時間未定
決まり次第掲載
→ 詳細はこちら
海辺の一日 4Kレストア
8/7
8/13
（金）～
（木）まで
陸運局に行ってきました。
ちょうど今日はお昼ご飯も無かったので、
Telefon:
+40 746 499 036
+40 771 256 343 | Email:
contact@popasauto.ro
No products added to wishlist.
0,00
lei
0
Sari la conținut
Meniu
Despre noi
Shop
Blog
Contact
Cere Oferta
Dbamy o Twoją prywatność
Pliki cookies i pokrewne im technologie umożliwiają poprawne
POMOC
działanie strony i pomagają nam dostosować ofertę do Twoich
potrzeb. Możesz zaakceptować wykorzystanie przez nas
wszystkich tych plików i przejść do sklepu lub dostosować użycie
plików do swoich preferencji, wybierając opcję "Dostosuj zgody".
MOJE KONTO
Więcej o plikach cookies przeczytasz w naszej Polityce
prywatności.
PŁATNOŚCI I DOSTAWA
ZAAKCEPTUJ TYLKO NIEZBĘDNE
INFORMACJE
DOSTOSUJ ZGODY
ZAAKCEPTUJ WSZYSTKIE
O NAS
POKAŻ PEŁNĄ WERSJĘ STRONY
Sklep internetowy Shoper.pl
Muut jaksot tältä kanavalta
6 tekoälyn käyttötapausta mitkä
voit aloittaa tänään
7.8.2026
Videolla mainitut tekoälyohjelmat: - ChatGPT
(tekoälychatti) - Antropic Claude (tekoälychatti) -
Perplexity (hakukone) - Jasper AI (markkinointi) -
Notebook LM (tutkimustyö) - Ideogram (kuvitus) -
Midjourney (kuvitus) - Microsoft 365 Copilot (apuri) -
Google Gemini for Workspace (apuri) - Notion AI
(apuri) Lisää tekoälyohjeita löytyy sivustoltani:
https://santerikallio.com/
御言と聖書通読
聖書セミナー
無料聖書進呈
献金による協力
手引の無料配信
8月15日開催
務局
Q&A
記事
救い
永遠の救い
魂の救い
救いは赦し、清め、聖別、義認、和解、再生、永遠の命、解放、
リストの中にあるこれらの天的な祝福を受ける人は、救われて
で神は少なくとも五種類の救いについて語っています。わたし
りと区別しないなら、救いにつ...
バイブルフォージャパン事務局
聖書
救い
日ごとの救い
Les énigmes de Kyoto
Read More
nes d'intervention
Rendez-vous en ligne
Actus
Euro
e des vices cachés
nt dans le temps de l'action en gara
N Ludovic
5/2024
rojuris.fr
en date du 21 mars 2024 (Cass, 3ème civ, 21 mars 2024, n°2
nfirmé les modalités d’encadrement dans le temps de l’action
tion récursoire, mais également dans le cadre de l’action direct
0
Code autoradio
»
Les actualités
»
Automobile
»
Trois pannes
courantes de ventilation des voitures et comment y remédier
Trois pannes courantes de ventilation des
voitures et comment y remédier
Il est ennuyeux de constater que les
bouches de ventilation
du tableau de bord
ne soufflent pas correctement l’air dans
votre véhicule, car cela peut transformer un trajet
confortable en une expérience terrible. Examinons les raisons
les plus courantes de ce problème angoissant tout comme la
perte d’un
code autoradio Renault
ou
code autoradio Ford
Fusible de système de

### Directions
Leave out every line after the one with "Dbamy o Twoją prywatność". Reproduce the material above exactly from its first line through that line.

### Exercise solution
時間未定
決まり次第掲載
→ 詳細はこちら
海辺の一日 4Kレストア
8/7
8/13
（金）～
（木）まで
陸運局に行ってきました。
ちょうど今日はお昼ご飯も無かったので、
Telefon:
+40 746 499 036
+40 771 256 343 | Email:
contact@popasauto.ro
No products added to wishlist.
0,00
lei
0
Sari la conținut
Meniu
Despre noi
Shop
Blog
Contact
Cere Oferta
Dbamy o Twoją prywatność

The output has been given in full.